POSレジの導入費用は、「一式」で考えず、ソフト・端末・周辺機器などに分けて確認することが重要です。
店舗DXでは、レジだけを交換するのではなく、決済、会計、在庫管理、売上データ連携などを一緒に見直すことがあります。デジタル化・AI導入補助金2026では、同じ店舗で使う費用でも、ソフトウェアとハードウェア、オプション、役務では確認する条件が異なります。
インボイス対応類型の補助率・補助上限、会計・受発注・決済の機能要件は、AI導入補助金2026のインボイス対応類型とは?補助率と対象経費で確認できます。
この記事でわかること(結論)
- 最初に分けるもの:POSソフト、レジ端末、周辺機器、会計・在庫連携、初期設定・研修を別々に整理します。
- レジ端末の判断:機器がタブレットか専用機かだけでなく、レジ用途なら登録されたPOSレジのパッケージとの組み合わせを確認します。

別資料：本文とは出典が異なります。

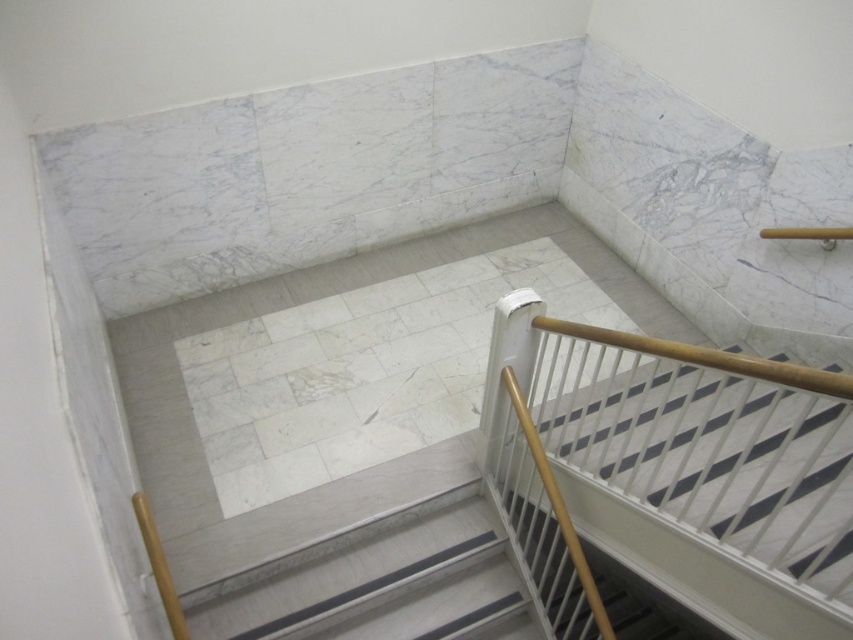 You are designing a renovation plan for the staircase and need to choose materials. The white plastic railing at lower right and the white marble stairs at center are both candidates. Considering their sizes, which one might be more suitable for a space that requires larger components?

The white plastic railing at lower right has a larger size compared to the white marble stairs at center, so it would be more suitable for a space that requires larger components.

You are standing on the landing area of the staircase and want to move towards the white plastic railing at lower right. Which direction should you walk relative to the white marble stairs at center?

You should walk to the right of the white marble stairs at center to reach the white plastic railing at lower right since the white plastic railing at lower right is located to the right of the white marble stairs at center.

You are standing on the landing of the staircase and want to grab the white plastic railing at lower right to steady yourself while walking down the white marble stairs at center. Can you reach the railing without bending down?

The white plastic railing at lower right has a greater height compared to white marble stairs at center, so you can reach it without bending down since it is taller than the stairs.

- 在庫連携の判断:在庫機能が同じ製品に入っていても、自動的にレジと同じ経費区分になるとは限りません。
- 見積の確認:「一式」の合計額ではなく、1行ずつ何の機能・機器・役務かを確認します。
店舗のレジ刷新は業務の流れから5つに分ける
店舗で必要な機器を先に並べるのではなく、「会計する」「決済する」「在庫を減らす」「売上を会計へ渡す」などの業務から導入構成を分けます。同じレジ周辺の費用でも、制度上の登録区分が異なるためです。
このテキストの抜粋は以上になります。